BEGIN

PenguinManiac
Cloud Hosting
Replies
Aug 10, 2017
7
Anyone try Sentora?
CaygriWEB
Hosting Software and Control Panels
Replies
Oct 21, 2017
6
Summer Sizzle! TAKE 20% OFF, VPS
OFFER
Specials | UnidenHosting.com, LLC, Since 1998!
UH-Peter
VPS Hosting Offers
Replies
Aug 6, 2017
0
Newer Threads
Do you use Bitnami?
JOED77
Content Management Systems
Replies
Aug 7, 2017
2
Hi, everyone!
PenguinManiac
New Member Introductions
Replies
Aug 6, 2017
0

END

> **What you are asked to do**
Give back the entire listing with every word intact.

> **Response for this exercise**
PenguinManiac
Cloud Hosting
Replies
Aug 10, 2017
7
Anyone try Sentora?
CaygriWEB
Hosting Software and Control Panels
Replies
Oct 21, 2017
6
Summer Sizzle! TAKE 20% OFF, VPS
OFFER
Specials | UnidenHosting.com, LLC, Since 1998!
UH-Peter
VPS Hosting Offers
Replies
Aug 6, 2017
0
Newer Threads
Do you use Bitnami?
JOED77
Content Management Systems
Replies
Aug 7, 2017
2
Hi, everyone!
PenguinManiac
New Member Introductions
Replies
Aug 6, 2017
0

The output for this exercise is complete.